Frank Maresca is one of the pioneers of Self-Taught and Outsider Art. His home is choc-a-block with the stuff and he allowed New York Social Diary‘s Sian Ballen & Lesley Hauge to talk to him about the differences between Self-Taught and Outsider Art while Jeffrey Hirsch photographed the place. But these pictures don’t do the story justice and you’d be cheating yourself if you didn’t go to NYSD to see the whole thing:
My sense is that the sorts of things you have in here are the sorts of things a trained artists needs to look at in order to learn.
Yes, absolutely. It has served as inspiration for so many artists. It has given them raw material for them to make their own art. If you go back to the birth of Modernism … Picasso and Matisse and Braque were collecting tribal art. And then you look at what they were producing in 1906, up to 1915 …
So what do you think, in your world, of the role of the self-taught artist?

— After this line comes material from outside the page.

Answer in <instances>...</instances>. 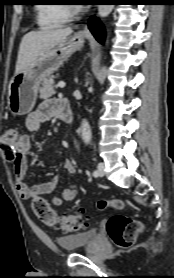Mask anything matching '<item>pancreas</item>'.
I'll list each match as a JSON object with an SVG mask.
<instances>
[{"instance_id": "1", "label": "pancreas", "mask_w": 174, "mask_h": 278, "mask_svg": "<svg viewBox=\"0 0 174 278\" xmlns=\"http://www.w3.org/2000/svg\"><path fill=\"white\" fill-rule=\"evenodd\" d=\"M53 78L54 77H50L43 81L42 87L40 88L41 99L49 98L56 93L55 91L56 86L54 85Z\"/></svg>"}]
</instances>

That is absolutely what it’s about. It’s about influence. Certainly this the case with the self-taught, and the outsider artists—it is important to me to make the distinction between the two … the outsiders are so lost in their own worlds that they need someone from ‘inside’ society to be caregivers. People who accept the term ‘outsider artist’ would say: Oh, William Hawkins was an outsider. Well why consider William Hawkins an outsider artist? Well, they would say because he had a third grade education, because he was illiterate, because he collected cardboard on the street, because he painted his shoes and his pants and he walked around with a Mexican sombrero on, or because he wore 20 tie tacks … the truth is none of that has anything to do with anything. It doesn’t make him an outsider artist because he was perfectly sane. I learned more from William Hawkins about art than I did from all my contemporaries. We consider William Hawkins to be a self-taught artist … [he] was operating outside of the art-historical continuum. He was not influenced by any other artist. But it doesn’t mean that he wasn’t influenced by popular culture.